Re: [PATCHv5 5/7] mm: make compound_head() robust
From: Kirill A. Shutemov
Date: Fri Sep 11 2015 - 09:35:12 EST
On Thu, Sep 10, 2015 at 12:54:08PM +0200, Vlastimil Babka wrote:
> On 09/03/2015 02:35 PM, Kirill A. Shutemov wrote:
> > Hugh has pointed that compound_head() call can be unsafe in some
> > context. There's one example:
> >
> > CPU0 CPU1
> >
> > isolate_migratepages_block()
> > page_count()
> > compound_head()
> > !!PageTail() == true
> > put_page()
> > tail->first_page = NULL
> > head = tail->first_page
> > alloc_pages(__GFP_COMP)
> > prep_compound_page()
> > tail->first_page = head
> > __SetPageTail(p);
> > !!PageTail() == true
> > <head == NULL dereferencing>
> >
> > The race is pure theoretical. I don't it's possible to trigger it in
> > practice. But who knows.
> >
> > We can fix the race by changing how encode PageTail() and compound_head()
> > within struct page to be able to update them in one shot.
> >
> > The patch introduces page->compound_head into third double word block in
> > front of compound_dtor and compound_order. Bit 0 encodes PageTail() and
> > the rest bits are pointer to head page if bit zero is set.
> >
> > The patch moves page->pmd_huge_pte out of word, just in case if an
> > architecture defines pgtable_t into something what can have the bit 0
> > set.
> >
> > hugetlb_cgroup uses page->lru.next in the second tail page to store
> > pointer struct hugetlb_cgroup.
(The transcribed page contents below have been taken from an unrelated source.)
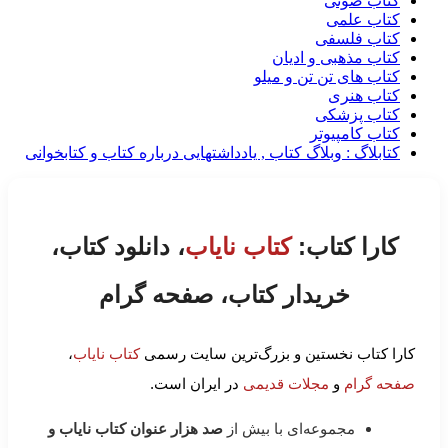
کتاب صوتی
کتاب علمی
کتاب فلسفی
کتاب مذهبی و ادیان
کتاب های تن تن و میلو
کتاب هنری
کتاب پزشکی
کتاب کامپیوتر
کتابلاگ : وبلاگ کتاب , یادداشتهایی درباره کتاب و کتابخوانی
کارا کتاب:
کتاب نایاب
، دانلود کتاب،
خریدار کتاب، صفحه گرام
کارا کتاب نخستین و بزرگ‌ترین سایت رسمی
کتاب نایاب
،
صفحه گرام
و
مجلات قدیمی
در ایران است.
مجموعه‌ای با بیش از
صد هزار عنوان کتاب نایاب و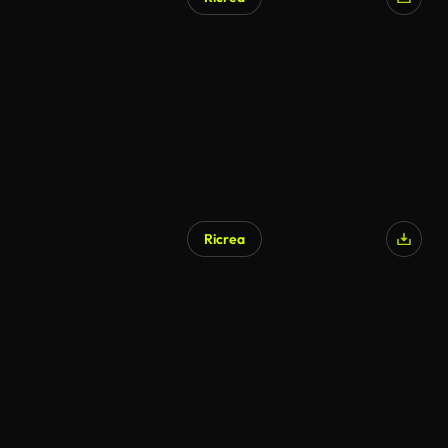
Ricrea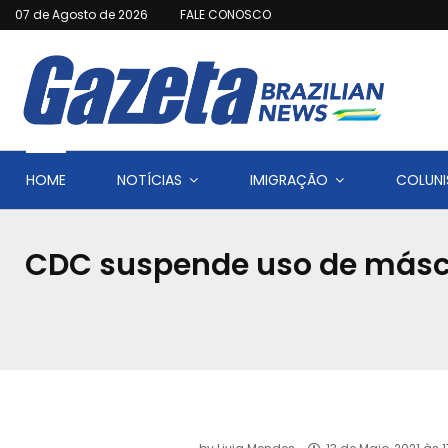
07 de Agosto de 2026
FALE CONOSCO
HOME
NOTÍCIAS
IMIGRAÇÃO
COLUNI
CDC suspende uso de másc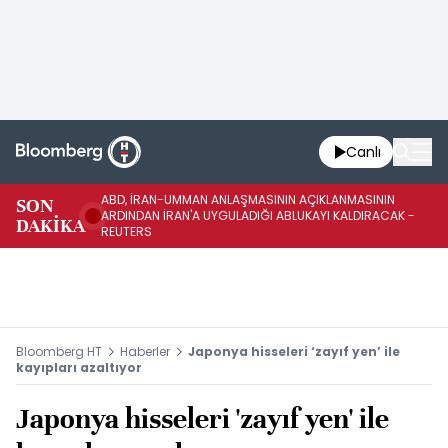
Canlı
ABD, İRAN-UMMAN ANLAŞMASININ AÇIKLANMASININ
AB
SON
ARDINDAN İRAN'A UYGULADIĞI ABLUKAYI KALDIRACAK -
GE
DAKİKA
REUTERS
UY
Bloomberg HT
Haberler
Japonya hisseleri ‘zayıf yen’ ile
kayıpları azaltıyor
Japonya hisseleri 'zayıf yen' ile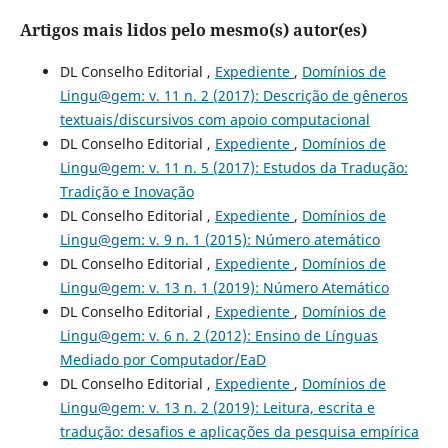
Artigos mais lidos pelo mesmo(s) autor(es)
DL Conselho Editorial ,
Expediente
,
Domínios de
Lingu@gem: v. 11 n. 2 (2017): Descrição de gêneros
textuais/discursivos com apoio computacional
DL Conselho Editorial ,
Expediente
,
Domínios de
Lingu@gem: v. 11 n. 5 (2017): Estudos da Tradução:
Tradição e Inovação
DL Conselho Editorial ,
Expediente
,
Domínios de
Lingu@gem: v. 9 n. 1 (2015): Número atemático
DL Conselho Editorial ,
Expediente
,
Domínios de
Lingu@gem: v. 13 n. 1 (2019): Número Atemático
DL Conselho Editorial ,
Expediente
,
Domínios de
Lingu@gem: v. 6 n. 2 (2012): Ensino de Línguas
Mediado por Computador/EaD
DL Conselho Editorial ,
Expediente
,
Domínios de
Lingu@gem: v. 13 n. 2 (2019): Leitura, escrita e
tradução: desafios e aplicações da pesquisa empírica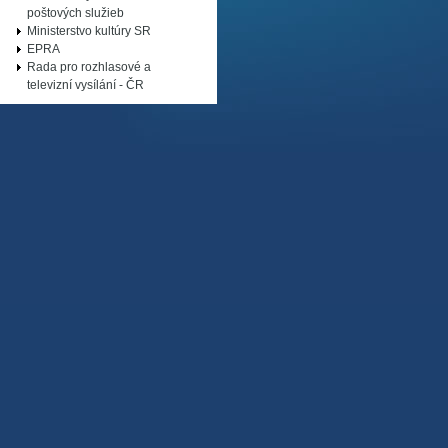
poštových služieb
Ministerstvo kultúry SR
EPRA
Rada pro rozhlasové a
televizní vysílání - ČR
The patch switch it to use page->private
> > in the second tail page instead. The space is free since ->first_page is
> > removed from the union.
> >
> > The patch also opens possibility to remove HUGETLB_CGROUP_MIN_ORDER
> > limitation, since there's now space in first tail page to store struct
> > hugetlb_cgroup pointer. But that's out of scope of the patch.
> >
> > That means page->compound_head shares storage space with:
> >
> > - page->lru.next;
> > - page->next;
> > - page->rcu_head.next;
> >
> > That's too long list to be absolutely sure, but looks like nobody uses
> > bit 0 of the word.
>
> Given the discussion about rcu_head, that should warrant some summary here :)
Agreed.
> > --- a/include/linux/mm_types.h
> > +++ b/include/linux/mm_types.h
> > @@ -120,7 +120,13 @@ struct page {
> > };
> > };
> >
> > - /* Third double word block */
> > + /*
> > + * Third double word block
> > + *
> > + * WARNING: bit 0 of the first word encode PageTail(). That means
> > + * the rest users of the storage space MUST NOT use the bit to
> > + * avoid collision and false-positive PageTail().
> > + */
> > union {
> > struct list_head lru; /* Pageout list, eg. active_list
> > * protected by zone->lru_lock !
> > @@ -143,12 +149,19 @@ struct page {
> > */
> > /* First tail page of compound page */
>
> "First tail" doesn't apply for compound_head.
I'll adjust comments.
> > index 097c7a4bfbd9..330377f83ac7 100644
> > --- a/mm/huge_memory.c
> > +++ b/mm/huge_memory.c
> > @@ -1686,8 +1686,7 @@ static void __split_huge_page_refcount(struct page *page,
> > (1L << PG_unevictable)));
> > page_tail->flags |= (1L << PG_dirty);
> >
> > - /* clear PageTail before overwriting first_page */
> > - smp_wmb();
> > + clear_compound_head(page_tail);
>
> I would sleep better if this was done before setting all the page->flags above,
> previously, PageTail was cleared by the first operation which is
> "page_tail->flags &= ~PAGE_FLAGS_CHECK_AT_PREP;"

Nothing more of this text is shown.